Seduto sul treno per l’aeroporto Schiphol di Amsterdam, mi sento un emerito idiota.
Ho speso gran parte della nostra vincita per una ricerca inutile. Ovviamente ha conosciuto un altro. O forse ha sempre avuto un fidanzato a mia insaputa?
La pioggia martella sui finestrini del treno. Mi guardo intorno nella vettura osservando le coppie che si tengono strette la mano e i bagagli. Sono pronte per la loro fuga romantica, eccitante all’estero. Io sto tornando da solo nel Regno Unito con la sensazione di aver già vissuto tutto quanto.
Per questo gli uomini britannici finiscono ripescati dai canali?
Appena il treno arriva all’aeroporto, guardo i tabelloni elettronici per informarmi sulle prossime partenze. Mi va bene volare verso qualsiasi aeroporto del Regno Unito, basta che sia economico. Non ho motivo di precipitarmi a casa. Sono in coda al banco easyJet quando squilla il telefono.
«Ehi, Jessie», rispondo cupo.
«Ciao, Josh? Pronto?»
«Pronto, mi senti?» dico controllando il telefono per vedere quante tacche abbia.
«Sì, poco, dove sei in questo momento?»
«All’aeroporto di Amsterdam, sto tornando.»
«Non ti sento. Puoi parlare più forte? Sei all’aeroporto?»
L’annuncio dell’altoparlante copre sgarbatamente la mia voce.
«Sì, sono all’aeroporto, sto tornando a casa», grido nel cellulare cercando di farmi sentire al di sopra del baccano del terminal sempre più affollato via via che la gente si riversa dai treni in arrivo.
«Perché stai tornando? Cos’è successo?»
«È finita. Nell’ultimo negozio in cui siamo stati il gestore ci ha detto che c’era una ragazza inglese che lavorava là e che se n’è appena andata per trasferirsi in Nuova Zelanda con il suo fidanzato. Combacia con il messaggio che hai ricevuto», le sintetizzo con tono solenne.
Lei resta in silenzio all’altro capo del telefono.
«Okay, ammetto che possa sembrare deludente. Ma non sappiamo con certezza se questa ragazza sia lei e, be’, il messaggio può essere arrivato da chiunque.»
«Non lo so, però a questo punto penso di dover mollare. Ho fatto un tentativo ma credo che sia ora di tornare a casa.»

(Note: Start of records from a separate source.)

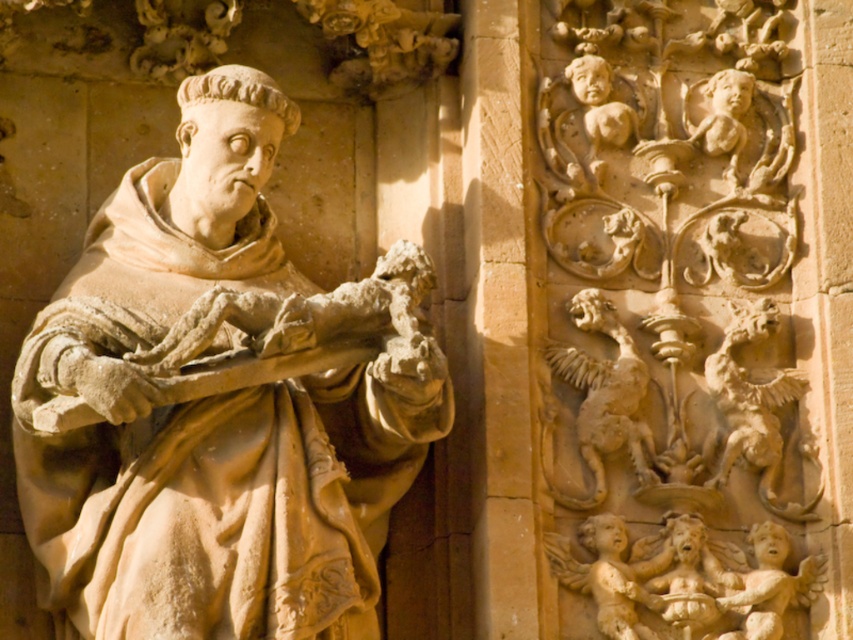 Is beige stone statue at center closer to the viewer compared to beige stone cherub at upper right?

Yes, it is in front of beige stone cherub at upper right.

Does beige stone statue at center have a lesser width compared to beige stone cherub at upper right?

No.

Where is `beige stone statue at center`? This screenshot has width=853, height=640. beige stone statue at center is located at coordinates tap(207, 416).

Between smooth beige cherub at right and smooth stone cherub at lower right, which one appears on the right side from the viewer's perspective?

smooth stone cherub at lower right is more to the right.

Can you confirm if smooth beige cherub at right is smaller than smooth stone cherub at lower right?

Actually, smooth beige cherub at right might be larger than smooth stone cherub at lower right.

Where is `smooth beige cherub at right`? This screenshot has height=640, width=853. smooth beige cherub at right is located at coordinates (610, 573).

Between carved stone lion at upper right and smooth beige cherub at right, which one has more height?

With more height is smooth beige cherub at right.

Consider the image. Does carved stone lion at upper right appear on the left side of smooth beige cherub at right?

No, carved stone lion at upper right is not to the left of smooth beige cherub at right.

Which is in front, point (796, 396) or point (630, 600)?

Point (630, 600) is in front.

The height and width of the screenshot is (640, 853). Find the location of `carved stone lion at upper right`. carved stone lion at upper right is located at coordinates (753, 404). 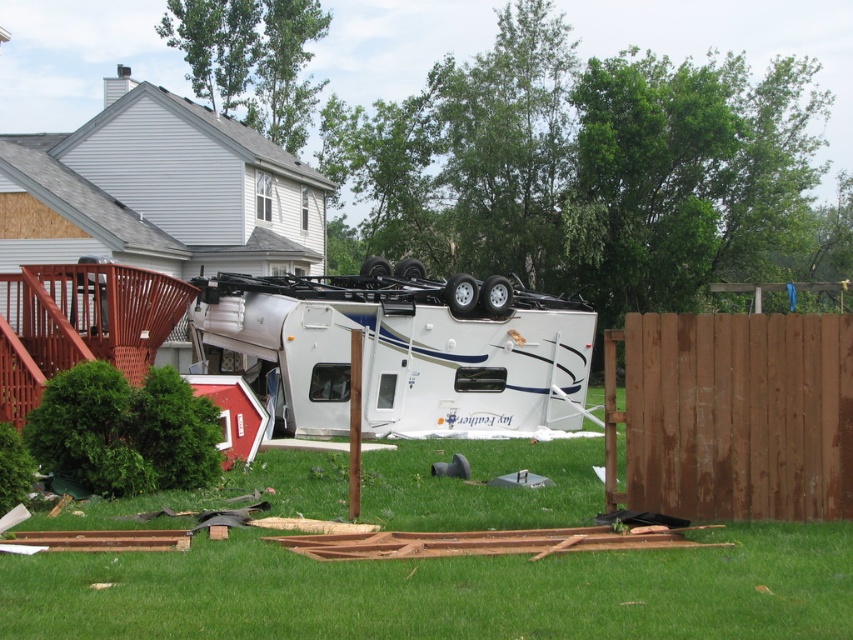 Can you confirm if green grass at center is shorter than white glossy trailer truck at center?

Indeed, green grass at center has a lesser height compared to white glossy trailer truck at center.

Does green grass at center have a lesser width compared to white glossy trailer truck at center?

Incorrect, green grass at center's width is not less than white glossy trailer truck at center's.

What do you see at coordinates (444, 592) in the screenshot? I see `green grass at center` at bounding box center [444, 592].

Find the location of a particular element. This screenshot has width=853, height=640. green grass at center is located at coordinates (444, 592).

In the scene shown: Can you confirm if white glossy trailer truck at center is wider than brown wooden fence at right?

In fact, white glossy trailer truck at center might be narrower than brown wooden fence at right.

Between point (386, 384) and point (773, 477), which one is positioned in front?

Point (773, 477) is in front.

Where is `white glossy trailer truck at center`? The image size is (853, 640). white glossy trailer truck at center is located at coordinates (408, 349).

Is green grass at center wider than brown wooden fence at right?

Indeed, green grass at center has a greater width compared to brown wooden fence at right.

You are a GUI agent. You are given a task and a screenshot of the screen. Output one action in this format:
    pyautogui.click(x=<x>, y=<y>)
    Task: Click on the green grass at center
    
    Given the screenshot: What is the action you would take?
    pyautogui.click(x=444, y=592) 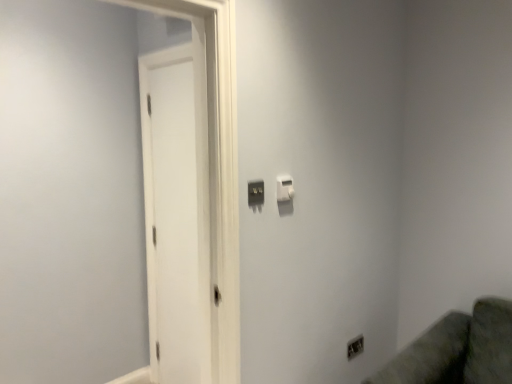 Question: In terms of width, does white matte door at left look wider or thinner when compared to satin silver outlet at lower right?

Choices:
 (A) thin
 (B) wide

Answer: (B)

Question: Is point (179, 294) positioned closer to the camera than point (353, 342)?

Choices:
 (A) farther
 (B) closer

Answer: (A)

Question: Which object is positioned closest to the matte black switch at center, which is the second light switch in right-to-left order?

Choices:
 (A) satin silver outlet at lower right
 (B) white matte door at left
 (C) white plastic light switch at upper center, which appears as the 2th light switch when viewed from the left

Answer: (C)

Question: Which object is the closest to the matte black switch at center, which is the 1th light switch from left to right?

Choices:
 (A) white plastic light switch at upper center, which is the first light switch in back-to-front order
 (B) white matte door at left
 (C) satin silver outlet at lower right

Answer: (A)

«Non puoi fermarti adesso.»
«Ma Jessie…»
«Ho delle notizie per te. Ti stavo chiamando per avvisarti che al momento i Girasoli non sono a Filadelfia. Sono in prestito al Musée d’Orsay a Parigi e si trovano là da sei mesi. La mostra termina questo mese.»

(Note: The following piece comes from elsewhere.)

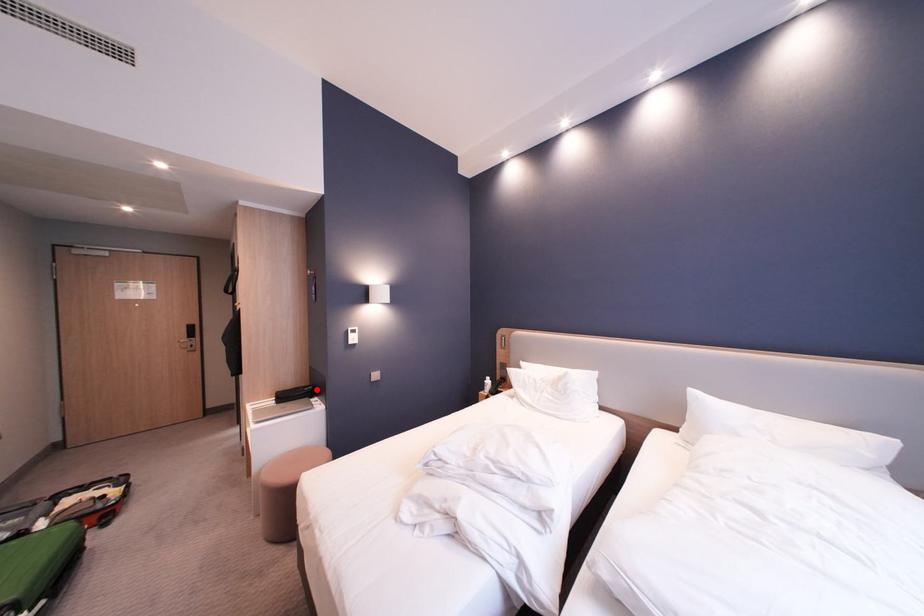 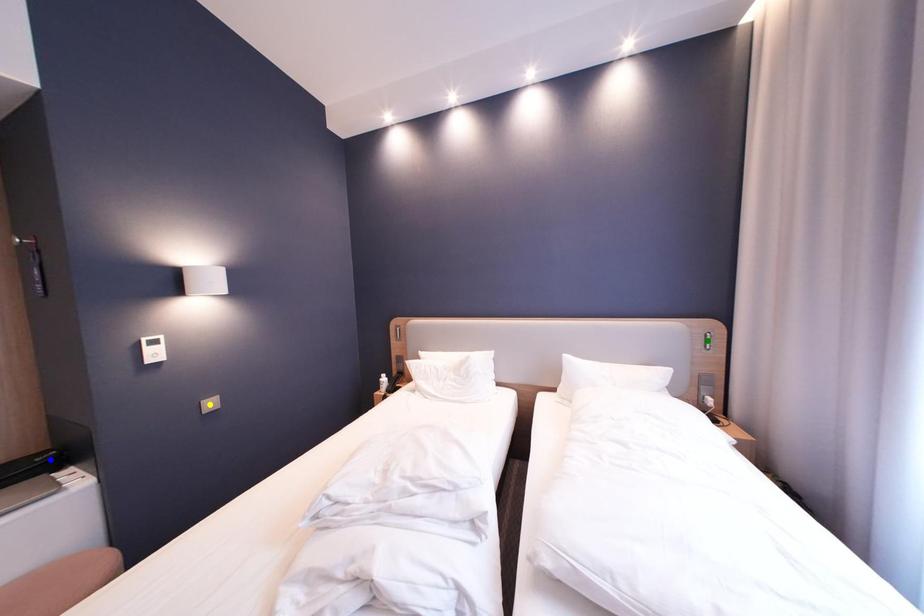 Question: I am providing you with two images of the same scene from different viewpoints. A red point is marked on the first image. You are given multiple points on the second image. In image 2, which mark is for the same physical point as the one in image 1?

Non so proprio cosa dire. Ripenso a quella volta in cui con i nonni ho cercato un dipinto, prestato a un altro museo, per tutto il Bristol Museum.
«Mi hai sentito?» chiede Jessie. «Stavo parlando di te sul lavoro, e lo hanno visto a Parigi alcune settimane fa.»
«Sì, grazie per avermi informato ma da quello che abbiamo scoperto oggi e dal messaggio che avete ricevuto, sembra che lei fosse qui ad Amsterdam.»
«Ma pensa solo se – e sottolineo, solo se – quel messaggio non è suo. Hai già escluso tre dei cinque quadri. C’è il cinquanta percento di possibilità che sia Parigi. Non vale la pena di fare un ultimo tentativo?»
«Sì, ma questo solo se ciò che mi ha detto è vero e se non si è trasferita, e c’è un’infinità di altri possibili scenari. Potrebbe essere ovunque nel mondo. E chiaramente non vuole essere trovata, altrimenti avrebbe risposto alla tua pagina Instagram.»
«Non penso che sia l’atteggiamento giusto. Non sappiamo nemmeno se l’abbia vista. Non dovresti lanciare in aria la moneta per decisioni del genere?»
Cosa le succede?
Non voglio lasciare questa decisione al caso o al destino o a qualsiasi forza superiore stia controllando la mia vita. Voglio solo andare a casa. Non posso più comportarmi così.
«Dai, fallo», esclama percependo la mia esitazione. Prendo con riluttanza la moneta dalla tasca e cerco goffamente di tirarla tenendo il telefono fra la testa e la spalla. Cade per terra.
«Allora?» la sento chiedere.
Mi chino per vedere quale lato sia rivolto verso l’alto.
«Dice che dovrei andare a Parigi», rispondo sommessamente.